- Listed entries:
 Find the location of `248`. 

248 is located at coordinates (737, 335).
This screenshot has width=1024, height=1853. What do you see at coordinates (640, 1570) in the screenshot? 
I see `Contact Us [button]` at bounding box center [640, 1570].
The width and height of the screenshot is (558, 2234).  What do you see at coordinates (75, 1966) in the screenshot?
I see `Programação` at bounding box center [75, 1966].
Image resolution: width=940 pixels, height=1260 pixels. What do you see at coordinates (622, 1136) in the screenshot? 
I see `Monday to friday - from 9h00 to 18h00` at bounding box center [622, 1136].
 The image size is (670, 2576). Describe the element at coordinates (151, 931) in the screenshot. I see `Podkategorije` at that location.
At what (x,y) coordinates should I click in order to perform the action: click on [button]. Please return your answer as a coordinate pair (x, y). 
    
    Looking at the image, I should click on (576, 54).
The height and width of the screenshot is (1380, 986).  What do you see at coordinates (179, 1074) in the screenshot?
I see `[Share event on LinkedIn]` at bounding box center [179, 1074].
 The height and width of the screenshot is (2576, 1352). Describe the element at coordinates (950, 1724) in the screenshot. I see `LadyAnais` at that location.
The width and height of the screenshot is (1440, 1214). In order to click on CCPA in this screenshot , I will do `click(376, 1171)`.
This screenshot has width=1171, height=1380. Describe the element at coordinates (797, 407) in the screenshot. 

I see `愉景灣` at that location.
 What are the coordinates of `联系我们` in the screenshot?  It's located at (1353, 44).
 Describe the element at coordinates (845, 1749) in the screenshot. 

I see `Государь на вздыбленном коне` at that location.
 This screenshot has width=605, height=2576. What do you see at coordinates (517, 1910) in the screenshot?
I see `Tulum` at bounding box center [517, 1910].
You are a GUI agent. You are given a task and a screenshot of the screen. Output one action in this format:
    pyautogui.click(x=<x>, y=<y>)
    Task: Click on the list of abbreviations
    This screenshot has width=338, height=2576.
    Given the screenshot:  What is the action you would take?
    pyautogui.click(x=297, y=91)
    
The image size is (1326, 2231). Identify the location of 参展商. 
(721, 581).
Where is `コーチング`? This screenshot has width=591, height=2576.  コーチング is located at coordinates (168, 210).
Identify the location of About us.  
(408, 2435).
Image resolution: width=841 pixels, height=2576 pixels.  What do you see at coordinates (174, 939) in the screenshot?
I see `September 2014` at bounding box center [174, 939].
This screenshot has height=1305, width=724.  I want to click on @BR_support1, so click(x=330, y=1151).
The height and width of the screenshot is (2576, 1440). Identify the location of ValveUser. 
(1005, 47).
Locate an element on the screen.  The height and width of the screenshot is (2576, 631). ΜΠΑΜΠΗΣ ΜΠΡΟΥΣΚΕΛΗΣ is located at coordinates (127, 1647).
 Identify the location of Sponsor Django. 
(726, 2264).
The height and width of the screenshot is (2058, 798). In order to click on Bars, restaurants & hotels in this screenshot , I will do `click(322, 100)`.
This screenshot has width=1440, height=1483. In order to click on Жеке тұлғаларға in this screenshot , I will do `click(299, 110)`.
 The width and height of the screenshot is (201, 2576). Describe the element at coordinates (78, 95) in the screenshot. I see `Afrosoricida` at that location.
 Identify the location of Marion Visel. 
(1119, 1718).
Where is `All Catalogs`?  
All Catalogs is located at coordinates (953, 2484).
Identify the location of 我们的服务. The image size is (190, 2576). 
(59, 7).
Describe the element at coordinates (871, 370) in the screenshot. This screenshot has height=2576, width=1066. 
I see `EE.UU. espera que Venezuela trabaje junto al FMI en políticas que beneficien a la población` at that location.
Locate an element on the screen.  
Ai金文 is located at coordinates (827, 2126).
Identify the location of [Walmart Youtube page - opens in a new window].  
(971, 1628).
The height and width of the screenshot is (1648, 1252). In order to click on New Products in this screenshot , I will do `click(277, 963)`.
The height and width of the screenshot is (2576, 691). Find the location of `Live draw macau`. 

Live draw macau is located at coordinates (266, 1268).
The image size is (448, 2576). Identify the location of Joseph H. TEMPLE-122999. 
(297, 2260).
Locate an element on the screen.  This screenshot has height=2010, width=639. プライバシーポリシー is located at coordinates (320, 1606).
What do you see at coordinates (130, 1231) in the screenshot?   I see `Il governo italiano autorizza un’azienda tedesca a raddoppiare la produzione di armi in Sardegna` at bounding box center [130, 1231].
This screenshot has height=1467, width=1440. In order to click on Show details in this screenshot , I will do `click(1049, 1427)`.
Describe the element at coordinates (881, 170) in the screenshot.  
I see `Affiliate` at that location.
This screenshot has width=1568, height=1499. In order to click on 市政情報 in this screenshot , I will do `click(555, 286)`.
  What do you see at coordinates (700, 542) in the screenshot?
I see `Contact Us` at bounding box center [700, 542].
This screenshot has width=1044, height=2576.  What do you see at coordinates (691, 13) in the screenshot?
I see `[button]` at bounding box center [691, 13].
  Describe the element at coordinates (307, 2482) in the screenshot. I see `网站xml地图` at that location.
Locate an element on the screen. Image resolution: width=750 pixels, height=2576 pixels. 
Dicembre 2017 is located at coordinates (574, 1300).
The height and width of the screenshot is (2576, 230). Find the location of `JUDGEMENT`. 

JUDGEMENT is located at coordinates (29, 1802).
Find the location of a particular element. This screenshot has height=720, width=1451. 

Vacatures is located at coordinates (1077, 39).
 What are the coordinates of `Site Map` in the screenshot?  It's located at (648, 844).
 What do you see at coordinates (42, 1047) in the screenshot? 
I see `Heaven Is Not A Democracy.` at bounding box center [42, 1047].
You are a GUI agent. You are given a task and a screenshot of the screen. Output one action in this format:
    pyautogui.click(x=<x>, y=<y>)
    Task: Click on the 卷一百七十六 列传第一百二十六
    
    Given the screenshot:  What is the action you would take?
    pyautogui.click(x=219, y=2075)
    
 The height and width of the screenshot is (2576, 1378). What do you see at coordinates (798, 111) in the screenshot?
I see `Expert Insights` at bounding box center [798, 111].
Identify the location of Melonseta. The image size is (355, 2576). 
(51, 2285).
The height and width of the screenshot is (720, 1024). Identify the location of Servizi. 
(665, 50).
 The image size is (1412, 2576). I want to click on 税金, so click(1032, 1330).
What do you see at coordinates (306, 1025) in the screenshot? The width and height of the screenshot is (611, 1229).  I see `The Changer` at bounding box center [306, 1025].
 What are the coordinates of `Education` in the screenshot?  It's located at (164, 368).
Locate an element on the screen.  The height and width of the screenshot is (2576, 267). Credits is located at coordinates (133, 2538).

- Task directions: Write the listing out again, exactly as shown above.

- Task solution:
 Find the location of `248`. 

248 is located at coordinates (737, 335).
This screenshot has width=1024, height=1853. What do you see at coordinates (640, 1570) in the screenshot? 
I see `Contact Us [button]` at bounding box center [640, 1570].
The width and height of the screenshot is (558, 2234).  What do you see at coordinates (75, 1966) in the screenshot?
I see `Programação` at bounding box center [75, 1966].
Image resolution: width=940 pixels, height=1260 pixels. What do you see at coordinates (622, 1136) in the screenshot? 
I see `Monday to friday - from 9h00 to 18h00` at bounding box center [622, 1136].
 The image size is (670, 2576). Describe the element at coordinates (151, 931) in the screenshot. I see `Podkategorije` at that location.
At what (x,y) coordinates should I click in order to perform the action: click on [button]. Please return your answer as a coordinate pair (x, y). 
    
    Looking at the image, I should click on (576, 54).
The height and width of the screenshot is (1380, 986).  What do you see at coordinates (179, 1074) in the screenshot?
I see `[Share event on LinkedIn]` at bounding box center [179, 1074].
 The height and width of the screenshot is (2576, 1352). Describe the element at coordinates (950, 1724) in the screenshot. I see `LadyAnais` at that location.
The width and height of the screenshot is (1440, 1214). In order to click on CCPA in this screenshot , I will do `click(376, 1171)`.
This screenshot has width=1171, height=1380. Describe the element at coordinates (797, 407) in the screenshot. 

I see `愉景灣` at that location.
 What are the coordinates of `联系我们` in the screenshot?  It's located at (1353, 44).
 Describe the element at coordinates (845, 1749) in the screenshot. 

I see `Государь на вздыбленном коне` at that location.
 This screenshot has width=605, height=2576. What do you see at coordinates (517, 1910) in the screenshot?
I see `Tulum` at bounding box center [517, 1910].
You are a GUI agent. You are given a task and a screenshot of the screen. Output one action in this format:
    pyautogui.click(x=<x>, y=<y>)
    Task: Click on the list of abbreviations
    This screenshot has width=338, height=2576.
    Given the screenshot:  What is the action you would take?
    pyautogui.click(x=297, y=91)
    
The image size is (1326, 2231). Identify the location of 参展商. 
(721, 581).
Where is `コーチング`? This screenshot has width=591, height=2576.  コーチング is located at coordinates (168, 210).
Identify the location of About us.  
(408, 2435).
Image resolution: width=841 pixels, height=2576 pixels.  What do you see at coordinates (174, 939) in the screenshot?
I see `September 2014` at bounding box center [174, 939].
This screenshot has height=1305, width=724.  I want to click on @BR_support1, so click(x=330, y=1151).
The height and width of the screenshot is (2576, 1440). Identify the location of ValveUser. 
(1005, 47).
Locate an element on the screen.  The height and width of the screenshot is (2576, 631). ΜΠΑΜΠΗΣ ΜΠΡΟΥΣΚΕΛΗΣ is located at coordinates (127, 1647).
 Identify the location of Sponsor Django. 
(726, 2264).
The height and width of the screenshot is (2058, 798). In order to click on Bars, restaurants & hotels in this screenshot , I will do `click(322, 100)`.
This screenshot has width=1440, height=1483. In order to click on Жеке тұлғаларға in this screenshot , I will do `click(299, 110)`.
 The width and height of the screenshot is (201, 2576). Describe the element at coordinates (78, 95) in the screenshot. I see `Afrosoricida` at that location.
 Identify the location of Marion Visel. 
(1119, 1718).
Where is `All Catalogs`?  
All Catalogs is located at coordinates (953, 2484).
Identify the location of 我们的服务. The image size is (190, 2576). 
(59, 7).
Describe the element at coordinates (871, 370) in the screenshot. This screenshot has height=2576, width=1066. 
I see `EE.UU. espera que Venezuela trabaje junto al FMI en políticas que beneficien a la población` at that location.
Locate an element on the screen.  
Ai金文 is located at coordinates (827, 2126).
Identify the location of [Walmart Youtube page - opens in a new window].  
(971, 1628).
The height and width of the screenshot is (1648, 1252). In order to click on New Products in this screenshot , I will do `click(277, 963)`.
The height and width of the screenshot is (2576, 691). Find the location of `Live draw macau`. 

Live draw macau is located at coordinates (266, 1268).
The image size is (448, 2576). Identify the location of Joseph H. TEMPLE-122999. 
(297, 2260).
Locate an element on the screen.  This screenshot has height=2010, width=639. プライバシーポリシー is located at coordinates (320, 1606).
What do you see at coordinates (130, 1231) in the screenshot?   I see `Il governo italiano autorizza un’azienda tedesca a raddoppiare la produzione di armi in Sardegna` at bounding box center [130, 1231].
This screenshot has height=1467, width=1440. In order to click on Show details in this screenshot , I will do `click(1049, 1427)`.
Describe the element at coordinates (881, 170) in the screenshot.  
I see `Affiliate` at that location.
This screenshot has width=1568, height=1499. In order to click on 市政情報 in this screenshot , I will do `click(555, 286)`.
  What do you see at coordinates (700, 542) in the screenshot?
I see `Contact Us` at bounding box center [700, 542].
This screenshot has width=1044, height=2576.  What do you see at coordinates (691, 13) in the screenshot?
I see `[button]` at bounding box center [691, 13].
  Describe the element at coordinates (307, 2482) in the screenshot. I see `网站xml地图` at that location.
Locate an element on the screen. Image resolution: width=750 pixels, height=2576 pixels. 
Dicembre 2017 is located at coordinates (574, 1300).
The height and width of the screenshot is (2576, 230). Find the location of `JUDGEMENT`. 

JUDGEMENT is located at coordinates (29, 1802).
Find the location of a particular element. This screenshot has height=720, width=1451. 

Vacatures is located at coordinates (1077, 39).
 What are the coordinates of `Site Map` in the screenshot?  It's located at (648, 844).
 What do you see at coordinates (42, 1047) in the screenshot? 
I see `Heaven Is Not A Democracy.` at bounding box center [42, 1047].
You are a GUI agent. You are given a task and a screenshot of the screen. Output one action in this format:
    pyautogui.click(x=<x>, y=<y>)
    Task: Click on the 卷一百七十六 列传第一百二十六
    
    Given the screenshot:  What is the action you would take?
    pyautogui.click(x=219, y=2075)
    
 The height and width of the screenshot is (2576, 1378). What do you see at coordinates (798, 111) in the screenshot?
I see `Expert Insights` at bounding box center [798, 111].
Identify the location of Melonseta. The image size is (355, 2576). 
(51, 2285).
The height and width of the screenshot is (720, 1024). Identify the location of Servizi. 
(665, 50).
 The image size is (1412, 2576). I want to click on 税金, so click(1032, 1330).
What do you see at coordinates (306, 1025) in the screenshot? The width and height of the screenshot is (611, 1229).  I see `The Changer` at bounding box center [306, 1025].
 What are the coordinates of `Education` in the screenshot?  It's located at (164, 368).
Locate an element on the screen.  The height and width of the screenshot is (2576, 267). Credits is located at coordinates (133, 2538).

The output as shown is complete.